* _WORK TASK_: Only the images get left out; everything else in the records is to be transcribed exactly.

BEGIN PROVIDED DATA

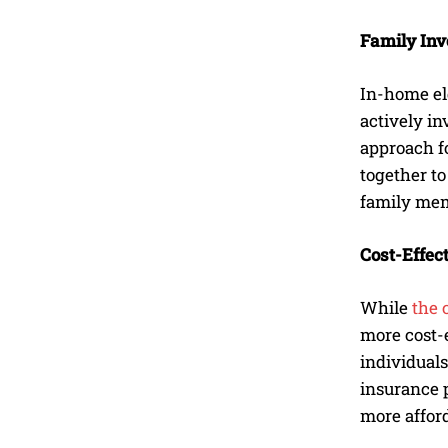
Family Inv
In-home el
actively in
approach f
together to
family memb
Cost-Effec
While
the 
more cost-e
individuals
insurance p
more afford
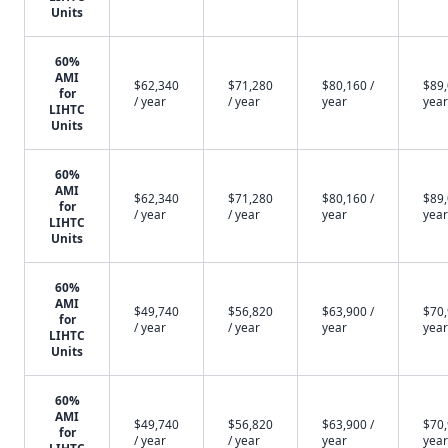
Units
60%
AMI
$62,340
$71,280
$80,160 /
$89,
for
/ year
/ year
year
year
LIHTC
Units
60%
AMI
$62,340
$71,280
$80,160 /
$89,
for
/ year
/ year
year
year
LIHTC
Units
60%
AMI
$49,740
$56,820
$63,900 /
$70,
for
/ year
/ year
year
year
LIHTC
Units
60%
AMI
$49,740
$56,820
$63,900 /
$70,
for
/ year
/ year
year
year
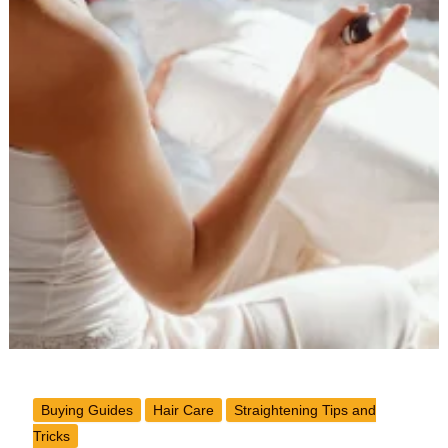
Buying Guides
Hair Care
Straightening Tips and
Tricks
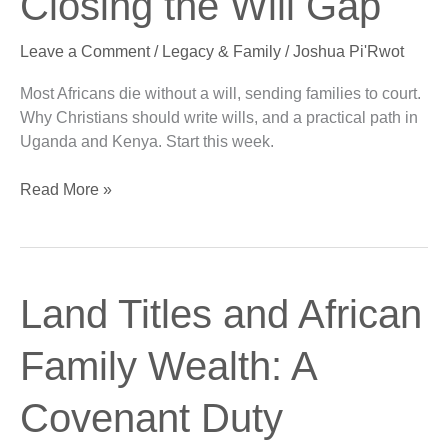
Closing the Will Gap
Africa:
Closing
Leave a Comment
/
Legacy & Family
/
Joshua Pi'Rwot
the
Will
Most Africans die without a will, sending families to court.
Gap
Why Christians should write wills, and a practical path in
Uganda and Kenya. Start this week.
Read More »
Land
Land Titles and African
Titles
and
Family Wealth: A
African
Family
Covenant Duty
Wealth:
A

END PROVIDED DATA

* _RESULT OF THIS TASK_:
Family Inv
In-home el
actively in
approach f
together to
family memb
Cost-Effec
While
the 
more cost-e
individuals
insurance p
more afford
Units
60%
AMI
$62,340
$71,280
$80,160 /
$89,
for
/ year
/ year
year
year
LIHTC
Units
60%
AMI
$62,340
$71,280
$80,160 /
$89,
for
/ year
/ year
year
year
LIHTC
Units
60%
AMI
$49,740
$56,820
$63,900 /
$70,
for
/ year
/ year
year
year
LIHTC
Units
60%
AMI
$49,740
$56,820
$63,900 /
$70,
for
/ year
/ year
year
year
Buying Guides
Hair Care
Straightening Tips and
Tricks
Closing the Will Gap
Africa:
Closing
Leave a Comment
/
Legacy & Family
/
Joshua Pi'Rwot
the
Will
Most Africans die without a will, sending families to court.
Gap
Why Christians should write wills, and a practical path in
Uganda and Kenya. Start this week.
Read More »
Land
Land Titles and African
Titles
and
Family Wealth: A
African
Family
Covenant Duty
Wealth:
A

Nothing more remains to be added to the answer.